Moody’s noted one particular credit strength: the loans have no exposure to any basis risk between prime and Libor, because the loan pool does not contain loans indexed to the prime rate, the rating agency said.

Credit Suisse Securities is the initial note purchaser for the deal, which will repay note holders through a senior-subordinate pro rata structure. Subordinate notes will receive scheduled and unscheduled principal collections after the more senior notes meet their respective target enhancement levels. This arrangement is likely to increase the average life of the senior notes and expose them to additional credit risk.

Moody’s expects to assign  ‘Aaa’ ratings to the fixed-rate, class A A-1A notes and the floating-rate class A-1B notes, both of which have a principal amount of $871.9 million.

Moody’s noted that among Environmental, Social and Governance (ESG) risks, social considerations pose the most risk to the transaction. Payment plans and relief programs are on the rise, particularly forbearance, income-contingent payment plans and interest rate reductions, the rating agency noted. These programs increase maturity risk in private student loan ABS.
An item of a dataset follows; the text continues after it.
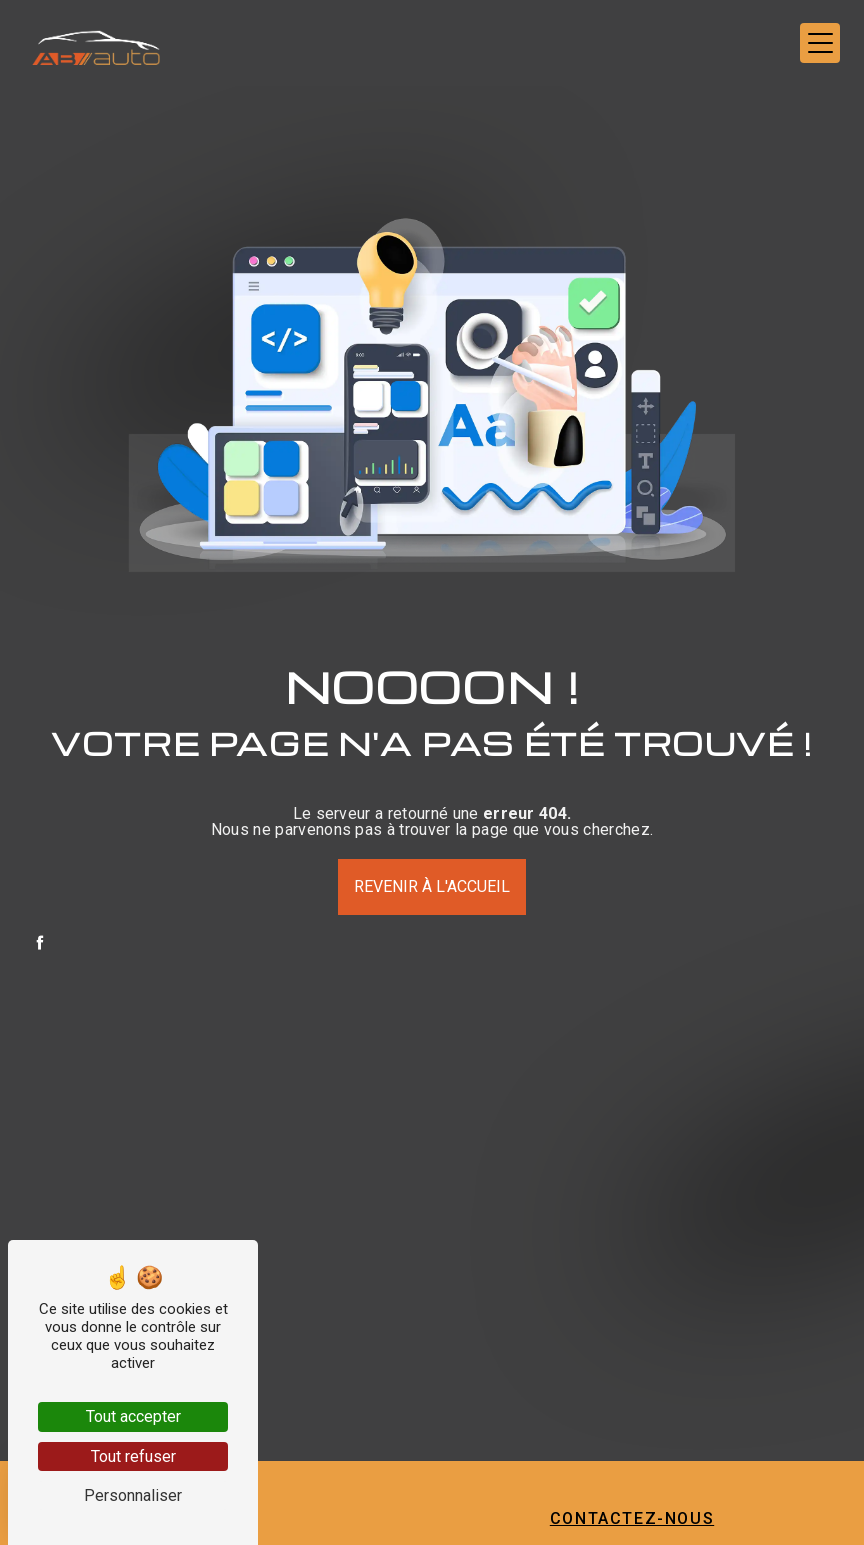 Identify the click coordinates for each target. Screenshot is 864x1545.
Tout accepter (133, 1416)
Further, private student loans such as the ones in the pool are exposed to borrower relationship risks surrounding the disclosure of servicing policies and deceptive or abusive practices. Such disclosures could increase litigation risks against private student loan servicers, the rating agency said.

Borrowers of the loans in the pool have an principal balance of $14,956 and their loans have a weighted average (WA) remaining term of 146 months.

Some 91.9% of Smart Option loans in the SMB 2022-B pool are co-signed, and Moody’s noted a much stronger track record with those types of loans.  

Smart Option loans had a 4.0% cumulative default rate of the 2011 repayment vintage, compared with a 5.8% cumulative default rate of Signature loans from the same vintage.